More than 100 years after this frenzy of emotion and deception, blaming the Spanish for the Maine’s destruction has become a very dubious proposition. The Spanish were doing everything in their power to persuade the Americans to join them in their proposal to give Cuba dominion status. There was simply no motive for any Spanish soldier to destroy the ship.

Equally unsatisfactory is Admiral Rickover’s explanation –an internal explosion caused by the ignorance of American deck officers who did not understand the Maine’s complex machinery.  He and his two experts desperately tried to explain why the Maine’s hull was blown inward – evidence of an external explosion. They cooked up a scenario in which the internal explosion pushed the plates outward –and water rushing in reversed this direction.  I asked George Petrie, Associate Professor of Naval Architecture at the Webb Institute for Naval Architecture, to comment on the scientific value of this explanation.  Professor Petrie said it was “positively ludicrous” to imagine that water at the modest depth which the Maine drew – 22 feet – would exert enough pressure to bend steel.

Summarizing his opinion of Rickover’s  argument, Professor Petrie said:  “This is clearly not an objective report.  The authors started with a preconception of what happened and tried to prove it.  In fact, after reading it, I concluded that the weight of the evidence, even as they presented it, is more consistent with an external explosion.”

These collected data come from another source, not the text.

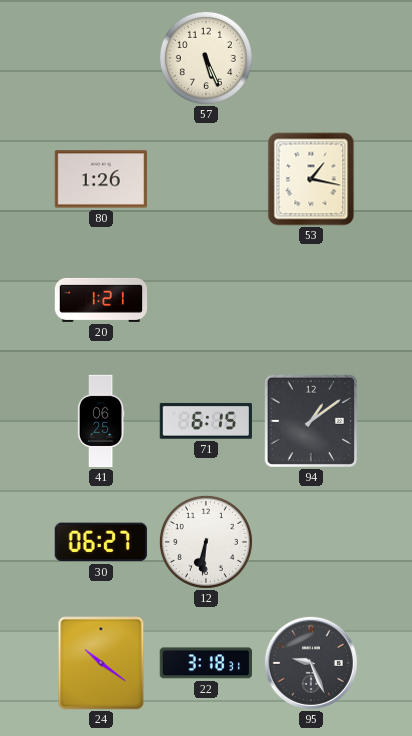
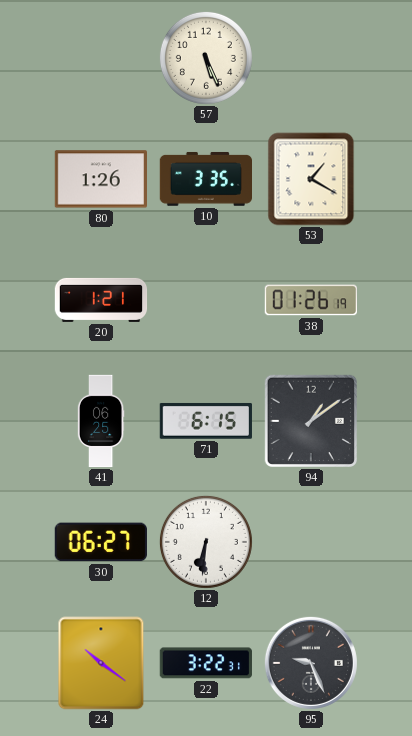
10: none -> 3:35
53: 1:17 -> 1:20
38: none -> 01:26
22: 3:18 -> 3:22
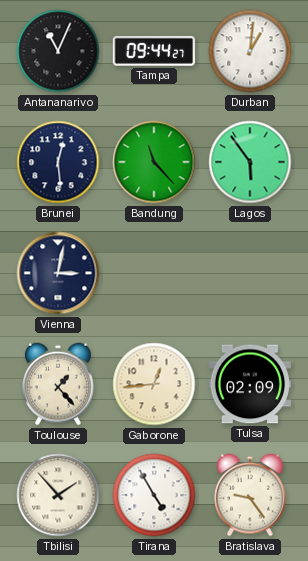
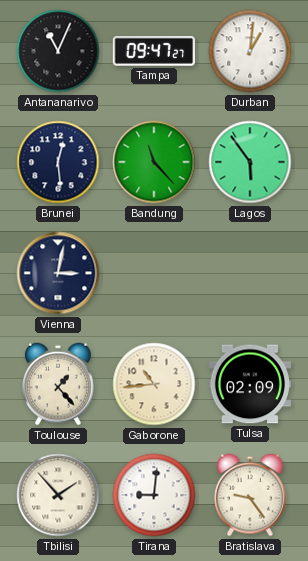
Tampa: 09:44 -> 09:47
Gaborone: 12:44 -> 10:44
Tirana: 4:55 -> 9:01
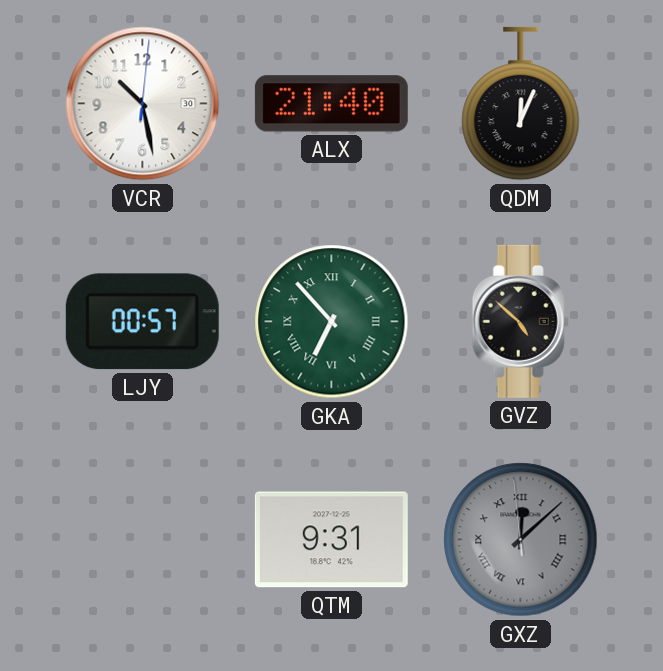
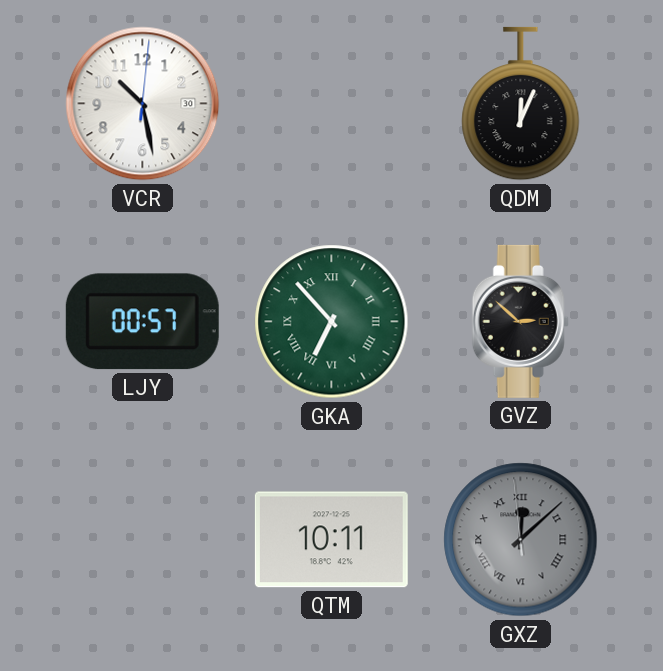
ALX: 21:40 -> none
GVZ: 4:52 -> 2:52
QTM: 9:31 -> 10:11
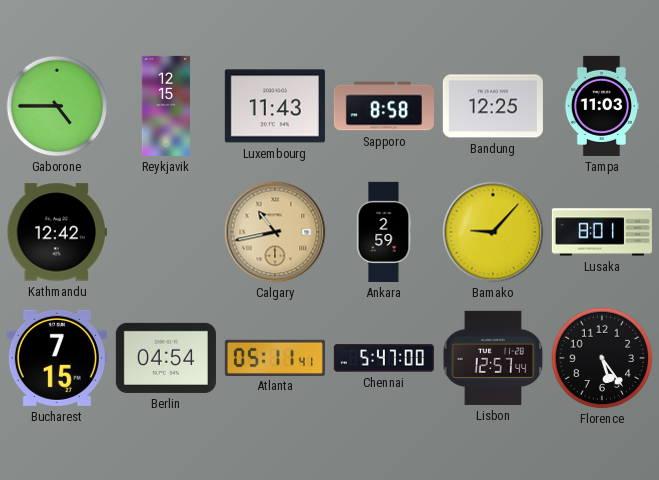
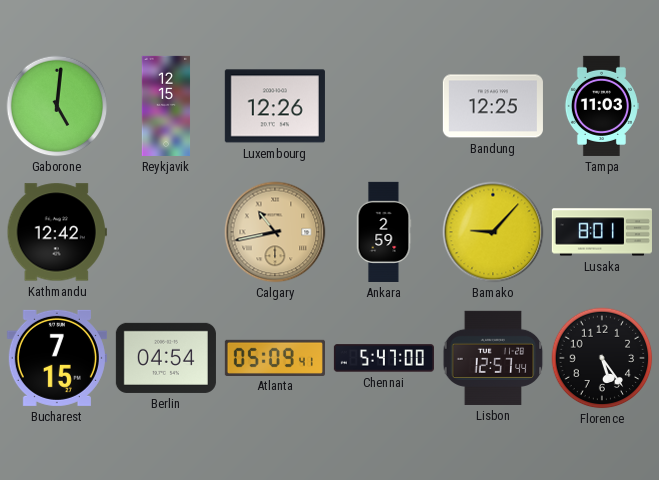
Gaborone: 4:45 -> 5:01
Luxembourg: 11:43 -> 12:26
Sapporo: 8:58 -> none
Atlanta: 05:11 -> 05:09
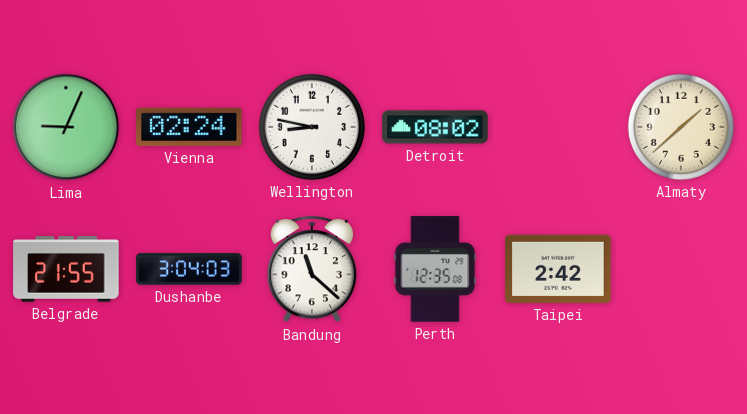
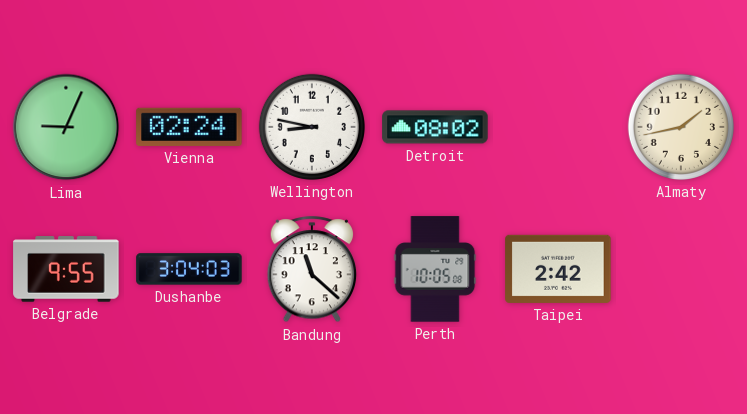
Almaty: 1:38 -> 1:43
Belgrade: 21:55 -> 9:55
Perth: 12:35 -> 10:05
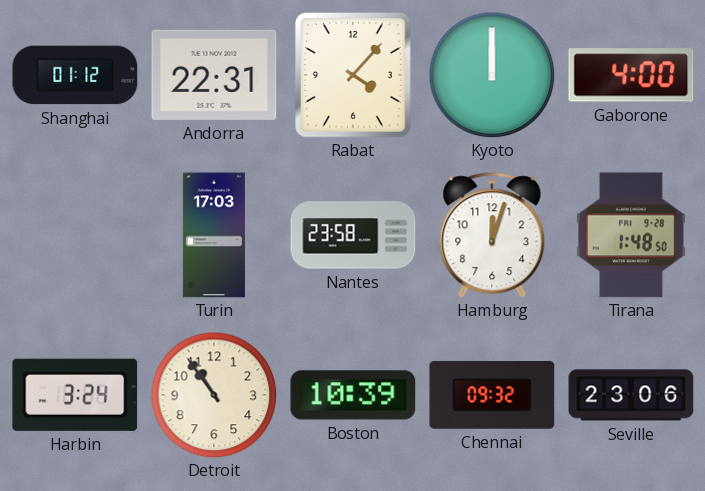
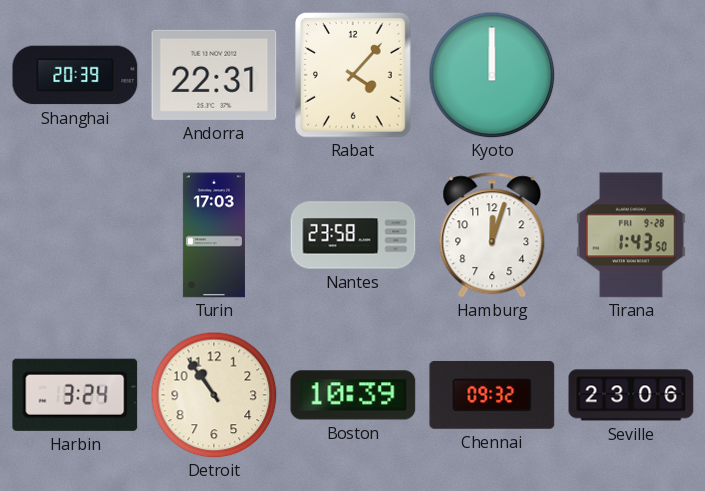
Shanghai: 01:12 -> 20:39
Gaborone: 4:00 -> none
Tirana: 1:48 -> 1:43
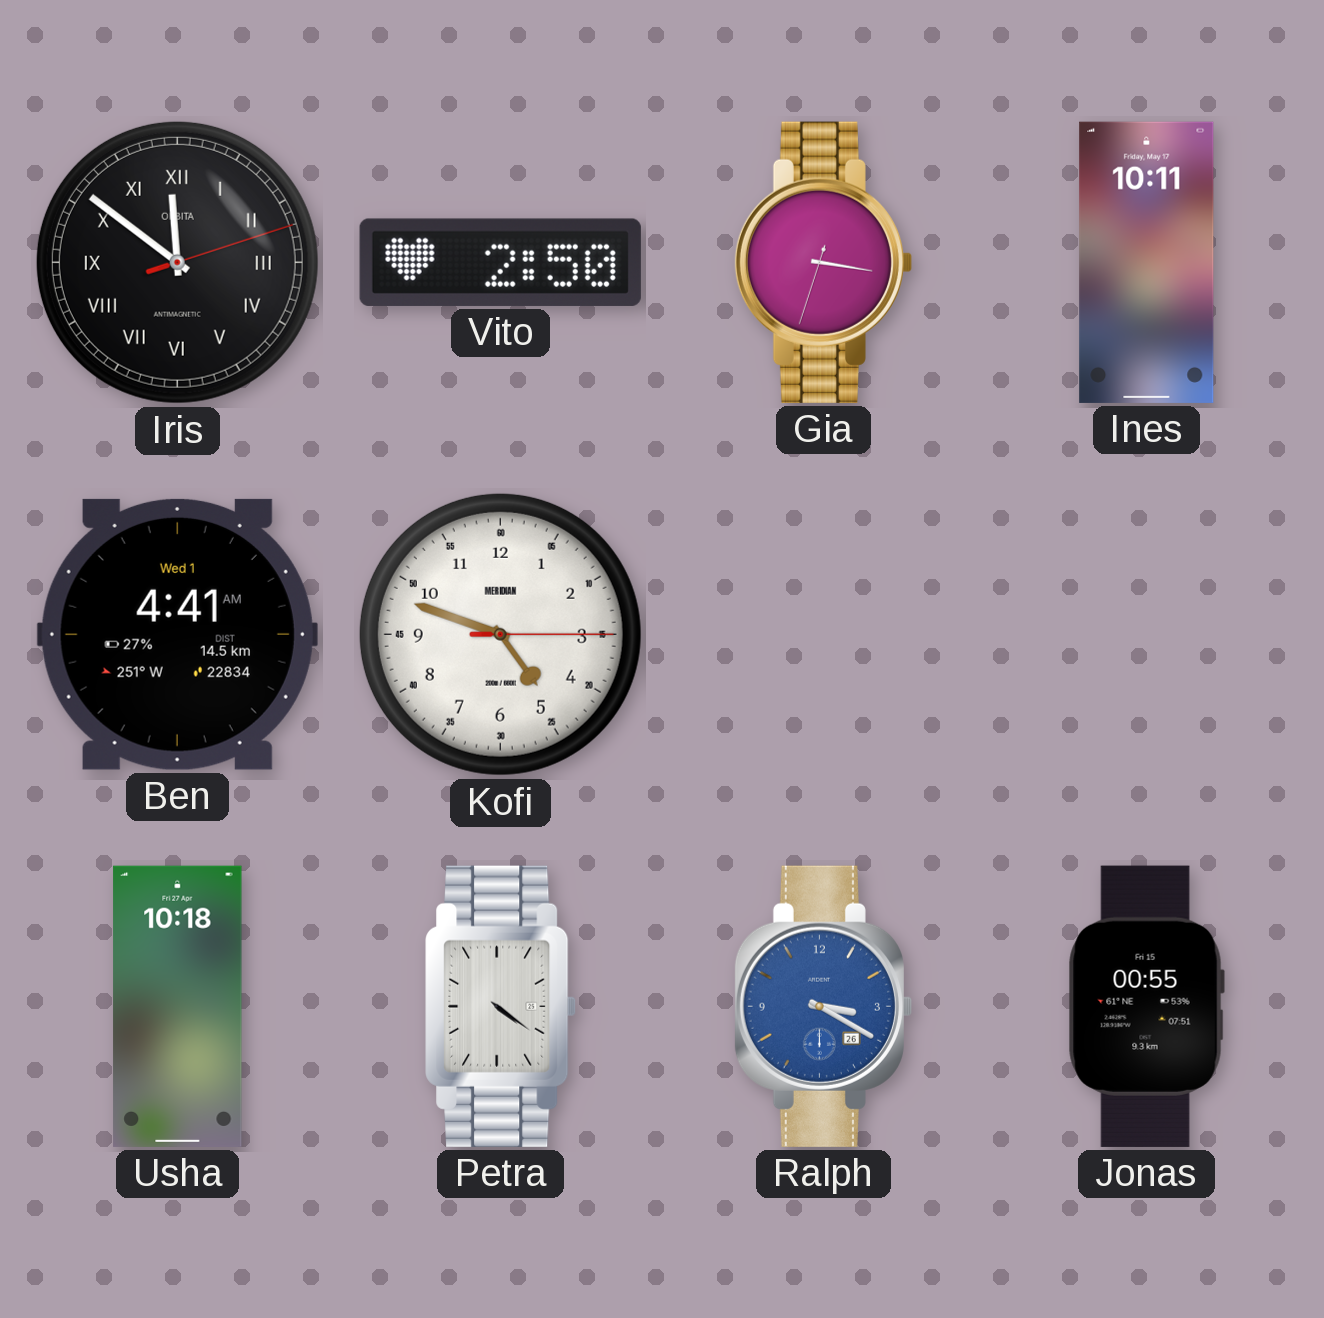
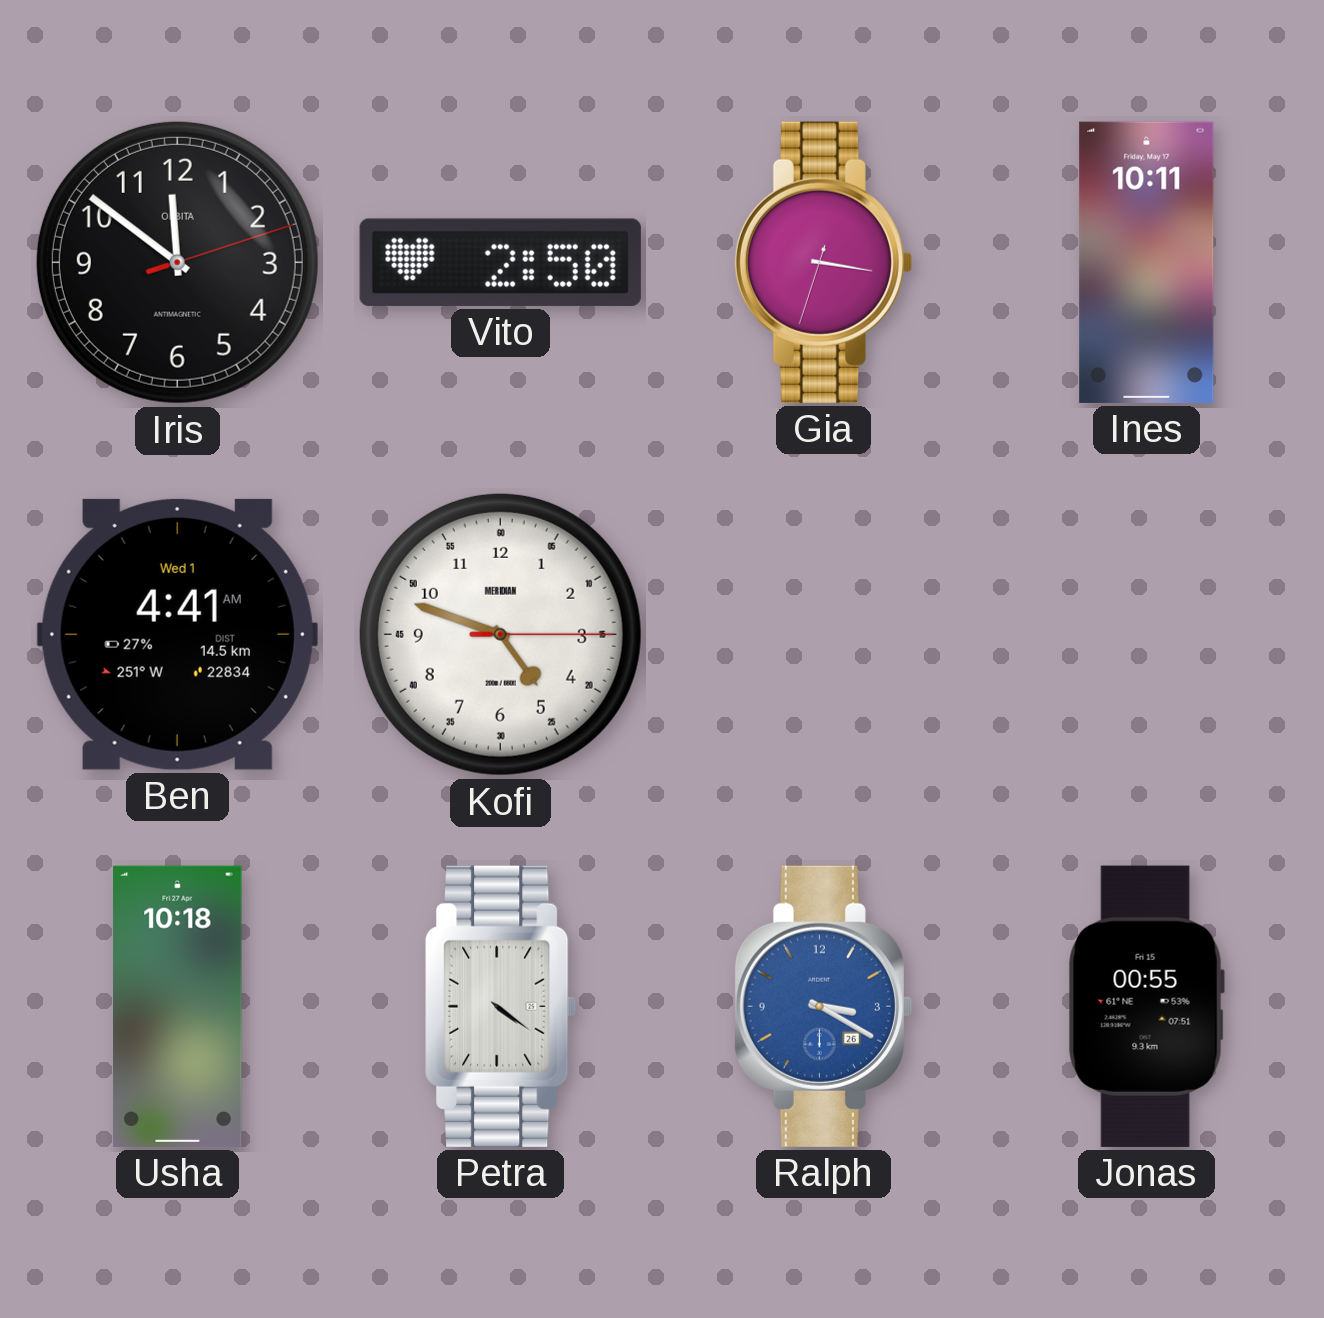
Iris numerals: Roman -> Arabic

There was only one group of men on the island of Cuba who had the motive and the expertise to destroy the Maine – the Cuban rebels. They had demonstrated their daring and desperation in the assassination of Canovas. When the Spanish defeated the rebel army, the Cubans had begun a murderous campaign of terrorist bombing. They blew up trains, bridges, and sugar mills all over Cuba. They undoubtedly knew how to build an underwater mine, which is essentially a bomb. Viewing the United States as Marti’s “monster,” – as much an enemy of Cuba as Spain – the rebels were unbothered by killing 266 sleeping Americans.

Thereafter, with immense momentum toward war in their favor, Cuban operatives in Washington DC became unbelievably arrogant.  They borrowed $2 million from a New York banker and bribed enough members of Congress to pass the Teller Amendment, which declared that when the Americans had driven the Spaniards out of Cuba, they would give the island its independence.  This was the ultimate triumph of Jose Marti’s propaganda machine.

The heirs of Jose Marti, driven by the same fear-ridden hatred of the United States, rule in Havana today – the aging Castro brothers. Their fifty-six year dictatorship has reduced Cuba to an economic shambles. Fidel Castro is already in a dementia daze.  Raul Castro will soon follow him into the shadows. Is there any hope of a new beginning for both countries? Perhaps we should look to that seminal figure, Jose Marti.  In his complex mind and heart, he yearned for the peace and prosperity that America’s free economy created, along with Cuba’s independence.

In one of his many moving poems, Marti wrote:

I cultivate a white rose

In July as in January

For the sincere friend

Who gives me his hand frankly

And for the cruel person who tears

Out the heart with which I live.

I cultivate neither nettles nor thorns.

I cultivate a white rose.

Perhaps both Cubans and Americans can learn from Jose Marti’s white rose.